Di tutti questi oggetti si fa la descrizione nel processo verbale.
Le scritture contabili dopo essere state vidimate dal giudice che procede devono essere depositate nella cancelleria del tribunale. Tuttavia il giudice delegato può autorizzare il curatore a trattenerle temporaneamente con l'obbligo di esibirle ad ogni legittima richiesta.
Art. 87 (Rimozione dei sigilli e inventario)
Il curatore deve chiedere nel più breve termine possibile al giudice l'autorizzazione a rimuovere i sigilli ed a fare l'inventario. A tali operazioni egli procede, secondo le norme stabilite dal codice di procedura civile, presenti o avvisati il fallito e il comitato dei creditori, se esiste, con l'assistenza del cancelliere del tribunale o della pretura, che ne redige processo verbale. Possono intervenire i creditori.
Il giudice delegato può prescrivere speciali norme e cautele per l'inventario e, quando occorre, nomina uno stimatore.
Prima di chiudere l'inventario il curatore invita il fallito o, se si tratta di società, gli amministratori a dichiarare se hanno notizia che esistano altre attività da comprendere nell'inventario, avvertendoli delle pene stabilite dall'Art. 220 in caso di falsa o omessa dichiarazione.
L'inventario è redatto in doppio originale e sottoscritto da tutti gli intervenuti. Uno degli originali deve essere depositato nella cancelleria del tribunale.
Art. 88 (Presa in consegna dei beni del fallito da parte del curatore)
Il curatore prende in consegna i beni di mano in mano che ne fa l'inventario insieme con le scritture contabili e i documenti del fallito.
Se il fallito possiede immobili o altri beni soggetti a pubblica registrazione, il curatore notifica un estratto della sentenza dichiarativa di fallimento ai competenti uffici, perché sia annotato nei pubblici registri.
Art. 89 (Elenchi dei creditori e dei titolari di diritti reali mobiliari e bilancio) Il curatore, con la scorta delle scritture contabili del fallito e delle altre notizie che può raccogliere, deve compilare l'elenco dei creditori, con l'indicazione dei rispettivi crediti e diritti di prelazione, nonché l'elenco di tutti coloro che vantano diritti reali mobiliari su cose in possesso del fallito, con l'indicazione dei titoli relativi.

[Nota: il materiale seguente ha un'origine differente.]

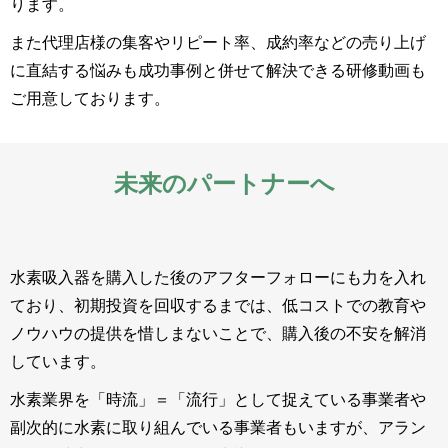
ります。
また代理店様の集客やリピート率、成約率などの売り上げ
に直結する悩みも成功事例と併せて解決できる研修動画も
ご用意しております。
未来のパートナーへ
水素吸入器を購入した後のアフターフォローにも力を入れ
ており、初期投資を回収するまでは、低コストでの教育や
ノウハウの提供を惜しまないことで、購入後の不安を解消
しています。
水素業界を「時流」＝「流行」として捉えている事業者や
副次的に水素に取り組んでいる事業者もいますが、アラン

Gli elenchi sono depositati in cancelleria.
Il curatore deve inoltre redigere il bilancio dell'ultimo esercizio, se non è stato presentato dal fallito nel termine stabilito, ed apportare le rettifiche necessarie e le eventuali aggiunte ai bilanci e agli elenchi presentati dal fallito a norma dell'Art. 14.
Art. 90 (Esercizio provvisorio)
Dopo la dichiarazione di fallimento il tribunale può disporre la continuazione temporanea dell'esercizio dell'impresa del fallito, quando dall'interruzione improvvisa può derivare un danno grave e irreparabile.
Dopo il decreto previsto dall'Art. 97, il comitato dei creditori deve pronunciarsi sull'opportunità di continuare o di riprendere in tutto o in parte l'esercizio della impresa del fallito indicandone le condizioni. La continuazione o la ripresa può esser disposta dal tribunale solo se il comitato dei creditori si è pronunciato favorevolmente.
Se è disposto l'esercizio provvisorio a norma del comma precedente, il comitato dei creditori è convocato dal giudice delegato almeno ogni due mesi per essere informato dal curatore sull'andamento della gestione e per pronunciarsi sulla opportunità di continuare l'esercizio. Il tribunale può ordinare la cessazione dell'esercizio provvisorio se il comitato dei creditori ne fa richiesta, ovvero se in qualsiasi momento ne ravvisa l'opportunità.
Il tribunale provvede in ogni caso con decreto in camera di consiglio non soggetto a reclamo sentito il curatore.